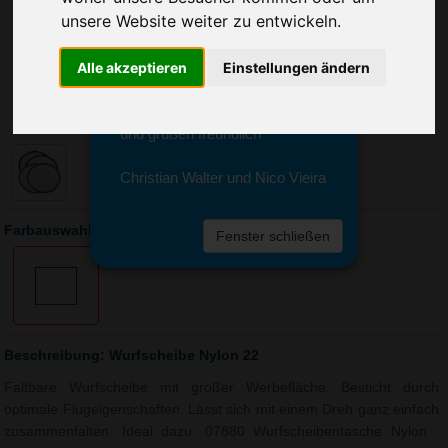
Sie erreichen sie von Montag bis
unsere Website weiter zu entwickeln.
Freitag zwischen 8 und 18 Uhr
unter 0611 94 585 2749 oder
Alle akzeptieren
Einstellungen ändern
info@advertika.de.
Wir freuen uns auf Ihre Anfrage
und grüßen freundlich
Christian Walter und Nico Vieira
Farbauswahl: Wurfscheibe Nylon 22
Fenster schließen
Beschreibung: Wurfscheibe Nylon 22
Faltbare Wurfscheibe mit großer Werbefläche. Besticht durch
optimale Flugeigenschaften. Lässt sich mit einem Dreh ganz einfach
zusammenfalten. Ideal dazu: 07880 Wurfscheibentasche Nylon .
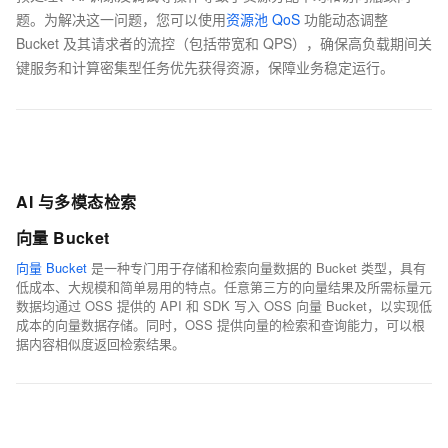
题。为解决这一问题，您可以使用
资源池 QoS
功能动态调整
Bucket 及其请求者的流控（包括带宽和 QPS），确保高负载期间关
键服务和计算密集型任务优先获得资源，保障业务稳定运行。
AI 与多模态检索
向量 Bucket
向量 Bucket
是一种专门用于存储和检索向量数据的 Bucket 类型，具有
低成本、大规模和简单易用的特点。任意第三方的向量结果及所需标量元
数据均通过 OSS 提供的 API 和 SDK 写入 OSS 向量 Bucket，以实现低
成本的向量数据存储。同时，OSS 提供向量的检索和查询能力，可以根
据内容相似度返回检索结果。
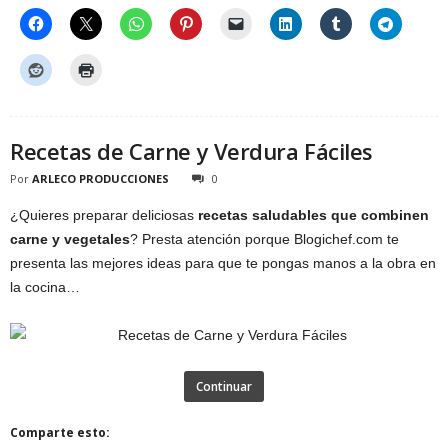
Recetas de Carne y Verdura Fáciles
Por
ARLECO PRODUCCIONES
0
¿Quieres preparar deliciosas
recetas saludables que combinen
carne y vegetales
? Presta atención porque Blogichef.com te
presenta las mejores ideas para que te pongas manos a la obra en
la cocina…
Continuar
Comparte esto:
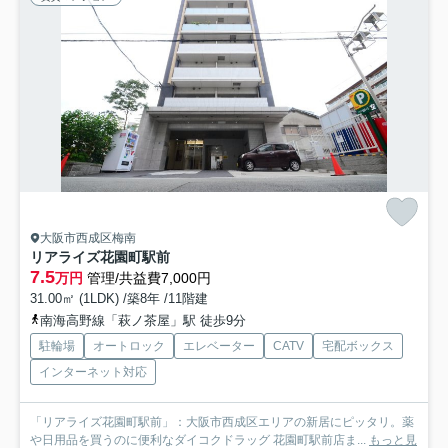
大阪市西成区梅南
リアライズ花園町駅前
7.5
万円
管理/共益費7,000円
31.00㎡ (1LDK) /築8年 /11階建
南海高野線「萩ノ茶屋」駅 徒歩9分
駐輪場
オートロック
エレベーター
CATV
宅配ボックス
インターネット対応
「リアライズ花園町駅前」：大阪市西成区エリアの新居にピッタリ。薬
や日用品を買うのに便利なダイコクドラッグ 花園町駅前店ま...
もっと見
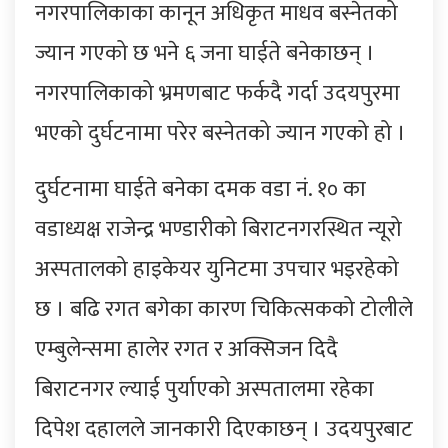
नगरपालिकाका कानून अधिकृत माधव बस्नेतको
ज्यान गएको छ भने ६ जना घाईते बनेकाछन् ।
नगरपालिकाको भ्रमणबाट फर्कदै गर्दा उदयपुरमा
भएको दुर्घटनामा परेर बस्नेतको ज्यान गएको हो ।
दुर्घटनामा घाईते बनेका दमक वडा नं. १० का
वडाध्यक्ष राजेन्द्र भण्डारीको बिराटनगरस्थित न्यूरो
अस्पतालको हाइकेयर युनिटमा उपचार भइरहेको
छ । बढि रगत बगेका कारण चिकित्सकको टोलीले
एम्बुलेन्समा हालेर रगत र अक्सिजन दिदै
बिराटनगर ल्याई पुर्याएको अस्पतालमा रहेका
दिपेश दहालले जानकारी दिएकाछन् । उदयपुरबाट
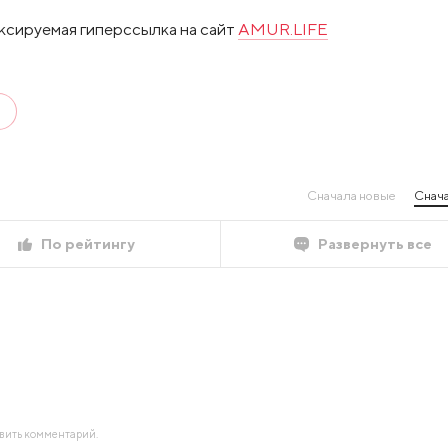
ксируемая гиперссылка на сайт
AMUR.LIFE
Сначала новые
Снача
По рейтингу
Развернуть все
авить комментарий.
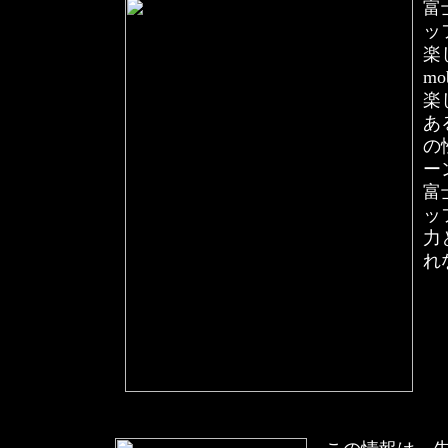
富
ッ
楽
m
楽
あ
の
ー
富
ッ
力
れ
===
- _WHAT THE TASK ASKS_: Set out every record exactly, images excluded.

- _RESULT BELOW_:
Sie erreichen sie von Montag bis
unsere Website weiter zu entwickeln.
Freitag zwischen 8 und 18 Uhr
unter 0611 94 585 2749 oder
Alle akzeptieren
Einstellungen ändern
info@advertika.de.
Wir freuen uns auf Ihre Anfrage
und grüßen freundlich
Christian Walter und Nico Vieira
Farbauswahl: Wurfscheibe Nylon 22
Fenster schließen
Beschreibung: Wurfscheibe Nylon 22
Faltbare Wurfscheibe mit großer Werbefläche. Besticht durch
optimale Flugeigenschaften. Lässt sich mit einem Dreh ganz einfach
zusammenfalten. Ideal dazu: 07880 Wurfscheibentasche Nylon .
题。为解决这一问题，您可以使用
资源池 QoS
功能动态调整
Bucket 及其请求者的流控（包括带宽和 QPS），确保高负载期间关
键服务和计算密集型任务优先获得资源，保障业务稳定运行。
AI 与多模态检索
向量 Bucket
向量 Bucket
是一种专门用于存储和检索向量数据的 Bucket 类型，具有
低成本、大规模和简单易用的特点。任意第三方的向量结果及所需标量元
数据均通过 OSS 提供的 API 和 SDK 写入 OSS 向量 Bucket，以实现低
成本的向量数据存储。同时，OSS 提供向量的检索和查询能力，可以根
据内容相似度返回检索结果。
Recetas de Carne y Verdura Fáciles
Por
ARLECO PRODUCCIONES
0
¿Quieres preparar deliciosas
recetas saludables que combinen
carne y vegetales
? Presta atención porque Blogichef.com te
presenta las mejores ideas para que te pongas manos a la obra en
la cocina…
Continuar
Comparte esto:
大阪市西成区梅南
リアライズ花園町駅前
7.5
万円
管理/共益費7,000円
31.00㎡ (1LDK) /築8年 /11階建
南海高野線「萩ノ茶屋」駅 徒歩9分
駐輪場
オートロック
エレベーター
CATV
宅配ボックス
インターネット対応
「リアライズ花園町駅前」：大阪市西成区エリアの新居にピッタリ。薬
や日用品を買うのに便利なダイコクドラッグ 花園町駅前店ま...
もっと見
नगरपालिकाका कानून अधिकृत माधव बस्नेतको
ज्यान गएको छ भने ६ जना घाईते बनेकाछन् ।
नगरपालिकाको भ्रमणबाट फर्कदै गर्दा उदयपुरमा
भएको दुर्घटनामा परेर बस्नेतको ज्यान गएको हो ।
दुर्घटनामा घाईते बनेका दमक वडा नं. १० का
वडाध्यक्ष राजेन्द्र भण्डारीको बिराटनगरस्थित न्यूरो
अस्पतालको हाइकेयर युनिटमा उपचार भइरहेको
छ । बढि रगत बगेका कारण चिकित्सकको टोलीले
एम्बुलेन्समा हालेर रगत र अक्सिजन दिदै
बिराटनगर ल्याई पुर्याएको अस्पतालमा रहेका
दिपेश दहालले जानकारी दिएकाछन् । उदयपुरबाट
ксируемая гиперссылка на сайт
AMUR.LIFE
Сначала новые
Снача
По рейтингу
Развернуть все
авить комментарий.
富
ッ
楽
m
楽
あ
の
ー
富
ッ
力
れ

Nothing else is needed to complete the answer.